A Valentine’s Blog That Won’t Make You Throw Up
How many of you have been a victim of Valentine’s Day disappointment? Maybe your crush didn’t leave you a cute note like you hoped they would, or maybe your partner forgot to buy you flowers. Less than two decades ago, if a high school friend got a huge bouquet of roses and jewelry for V-Day, only her and a few people in her circle would know about it. Today with social media, your newsfeed can become a blur of teddy bears, sparkly rings, flowers, and chocolate. Disappointment comes when we don’t receive something that we expect. And misery can come when we watch good things come to everyone else around us while we feel like we have been looked over. Cue the pity party violins.
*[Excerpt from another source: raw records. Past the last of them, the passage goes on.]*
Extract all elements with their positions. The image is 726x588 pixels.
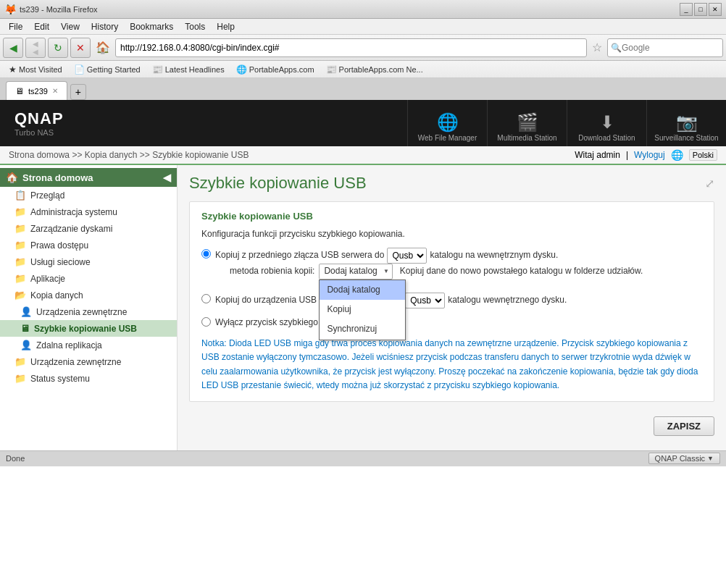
sidebar-item-uslugi[interactable]: 📁 Usługi sieciowe [0,253,177,270]
qnap-header: QNAP Turbo NAS 🌐 Web File Manager 🎬 Mult… [0,100,726,146]
sidebar-home[interactable]: 🏠 Strona domowa ◀ [0,168,177,187]
sidebar-item-urzadzenia-ext1[interactable]: 👤 Urządzenia zewnętrzne [0,303,177,320]
web-file-manager-icon: 🌐 [437,112,459,133]
menu-edit[interactable]: Edit [28,20,55,33]
bookmark-getting-started[interactable]: 📄 Getting Started [70,63,145,76]
option1-label-after: katalogu na wewnętrznym dysku. [430,248,558,262]
sidebar-item-label: Prawa dostępu [30,240,88,251]
bookmark-label: PortableApps.com [249,65,314,74]
usb-copy-icon: 🖥 [20,323,30,334]
stop-button[interactable]: ✕ [70,38,91,58]
dropdown-item-synchronizuj[interactable]: Synchronizuj [320,319,405,339]
nav-item-label: Web File Manager [418,134,477,142]
home-button[interactable]: 🏠 [93,38,113,58]
sidebar-item-label: Urządzenia zewnętrzne [36,307,127,317]
option1-folder-select[interactable]: Qusb [387,248,427,264]
main-area: 🏠 Strona domowa ◀ 📋 Przegląd 📁 Administr… [0,165,726,450]
bookmark-latest-headlines[interactable]: 📰 Latest Headlines [148,63,229,76]
language-selector[interactable]: Polski [689,149,717,161]
menu-file[interactable]: File [3,20,28,33]
bookmark-label: Most Visited [19,65,62,74]
menu-help[interactable]: Help [211,20,241,33]
sidebar-item-label: Szybkie kopiowanie USB [34,324,137,334]
sidebar-item-aplikacje[interactable]: 📁 Aplikacje [0,270,177,287]
bookmark-portableapps-ne[interactable]: 📰 PortableApps.com Ne... [322,63,427,76]
menu-tools[interactable]: Tools [179,20,211,33]
tab-close-icon[interactable]: ✕ [52,87,58,95]
sidebar-item-dyski[interactable]: 📁 Zarządzanie dyskami [0,220,177,237]
close-button[interactable]: ✕ [709,3,722,16]
uslugi-icon: 📁 [14,256,26,267]
sidebar-item-label: Status systemu [30,374,90,384]
address-bar[interactable] [115,38,587,57]
nav-item-label: Download Station [578,134,635,142]
sidebar-item-administracja[interactable]: 📁 Administracja systemu [0,203,177,220]
note-text: Notka: Dioda LED USB miga gdy trwa proce… [201,337,702,392]
sidebar-item-status[interactable]: 📁 Status systemu [0,370,177,387]
tabs-bar: 🖥 ts239 ✕ + [0,78,726,100]
option2-folder-select[interactable]: Qusb [405,293,445,308]
nav-download-station[interactable]: ⬇ Download Station [567,100,646,146]
sidebar-collapse-icon[interactable]: ◀ [163,172,171,183]
method-desc: Kopiuj dane do nowo powstałego katalogu … [400,264,643,278]
menu-bar: File Edit View History Bookmarks Tools H… [0,19,726,35]
maximize-button[interactable]: □ [694,3,707,16]
url-input[interactable] [120,43,582,53]
nav-item-label: Multimedia Station [497,134,556,142]
sidebar-item-label: Aplikacje [30,274,65,284]
sidebar-item-urzadzenia-ext2[interactable]: 📁 Urządzenia zewnętrzne [0,353,177,370]
forward-button[interactable]: ◀◀ [25,38,46,58]
sidebar-item-zdalna[interactable]: 👤 Zdalna replikacja [0,337,177,353]
bookmark-portableapps[interactable]: 🌐 PortableApps.com [232,63,319,76]
menu-bookmarks[interactable]: Bookmarks [124,20,179,33]
option2-label-after: katalogu wewnętrznego dysku. [448,293,567,307]
method-dropdown-btn[interactable]: Dodaj katalog [319,264,392,280]
bookmark-label: Latest Headlines [165,65,225,74]
new-tab-button[interactable]: + [70,84,86,100]
menu-history[interactable]: History [85,20,124,33]
minimize-button[interactable]: _ [680,3,693,16]
bookmark-star[interactable]: ☆ [592,41,602,54]
bookmark-label: Getting Started [87,65,141,74]
logout-link[interactable]: Wyloguj [634,150,665,160]
expand-icon[interactable]: ⤢ [705,177,714,190]
reload-button[interactable]: ↻ [48,38,68,58]
window-controls[interactable]: _ □ ✕ [680,3,722,16]
dyski-icon: 📁 [14,223,26,234]
config-desc: Konfiguracja funkcji przycisku szybkiego… [201,229,702,239]
status-bar: Done QNAP Classic ▼ [0,450,726,466]
method-label: metoda robienia kopii: [230,264,314,278]
bookmark-most-visited[interactable]: ★ Most Visited [4,63,67,76]
nav-surveillance-station[interactable]: 📷 Surveillance Station [646,100,726,146]
option2-radio[interactable] [201,294,211,303]
status-icon: 📁 [14,373,26,384]
star-icon: ★ [9,64,17,75]
nav-web-file-manager[interactable]: 🌐 Web File Manager [407,100,487,146]
dropdown-item-dodaj[interactable]: Dodaj katalog [320,280,405,300]
tab-favicon: 🖥 [15,86,24,96]
globe-icon: 🌐 [236,64,247,75]
search-bar[interactable]: 🔍 ▼ [607,38,723,57]
option2-label: Kopiuj do urządzenia USB na przednim pan… [215,293,702,308]
save-button[interactable]: ZAPISZ [654,416,714,436]
option3-radio[interactable] [201,317,211,327]
sidebar-item-kopia[interactable]: 📂 Kopia danych [0,287,177,303]
option1-radio[interactable] [201,249,211,259]
qnap-classic-button[interactable]: QNAP Classic ▼ [648,453,720,464]
search-input[interactable] [622,43,726,53]
logo-text: QNAP [14,109,64,128]
breadcrumb: Strona domowa >> Kopia danych >> Szybkie… [9,150,249,160]
dropdown-item-kopiuj[interactable]: Kopiuj [320,300,405,319]
sidebar-item-usb-copy[interactable]: 🖥 Szybkie kopiowanie USB [0,320,177,337]
sidebar-item-label: Administracja systemu [30,207,117,217]
tab-ts239[interactable]: 🖥 ts239 ✕ [6,81,67,100]
surveillance-station-icon: 📷 [676,112,698,133]
news-icon: 📰 [152,64,163,75]
menu-view[interactable]: View [55,20,85,33]
sidebar-item-przeglad[interactable]: 📋 Przegląd [0,187,177,203]
sidebar-item-prawa[interactable]: 📁 Prawa dostępu [0,237,177,253]
nav-multimedia-station[interactable]: 🎬 Multimedia Station [487,100,567,146]
tab-label: ts239 [28,87,48,96]
browser-title: ts239 - Mozilla Firefox [20,5,98,14]
back-button[interactable]: ◀ [3,38,23,58]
So, what should we do to avoid the Valentine’s Day blues?
- Ask yourself, do you have any expectations for Valentine’s Day? If you are in a relationship, let your partner know if you would like something for Valentine’s Day. It may sound crazy, but there is a high chance that your partner doesn’t even know that V-Day is around the corner – or even that you are expecting something that day! Don’t drop indecipherable hints. If you want flowers, make it crystal clear to your partner that you would really love to get flowers on V-Day. Saying what you want and getting it is better than silently expecting something and feeling crushed when you don’t receive it.
- Maybe you have recently had a break up, a divorce, or are mourning the loss of a loved one. The commercials and hype for Valentine’s Day might make you feel queasy or angry. In that case, I would recommend staying away from your social media feed and investing in self-care or family time.
- Now for all of the single ladies and guys. Being single can be annoying on Valentine’s Day. Posting memes about the hype of Valentine’s Day can lead to the inevitable comment: “well someone is bitter/alone/going to die a spinster with 80 cats.” And having the spotlight of pity on you isn’t fun either – how many of you have heard “don’t worry, the right woman/man will come along eventually”, or even better, “how are you still single? You are so pretty/handsome/intelligent/witty/fill in the blank.” For this scenario I recommend the same medicine from point #2 – self-care and family time.
Valentine’s Day is commercialized and hyped up to the point that it sparks mixed emotions of fear, dread, anticipation, or high expectations for many people. But maybe, if we shifted the focus on that day from what we receive to what we give others (a listening ear, a shared meal, simple time spent together), we could make it a much happier and well-anticipated day for all parties involved.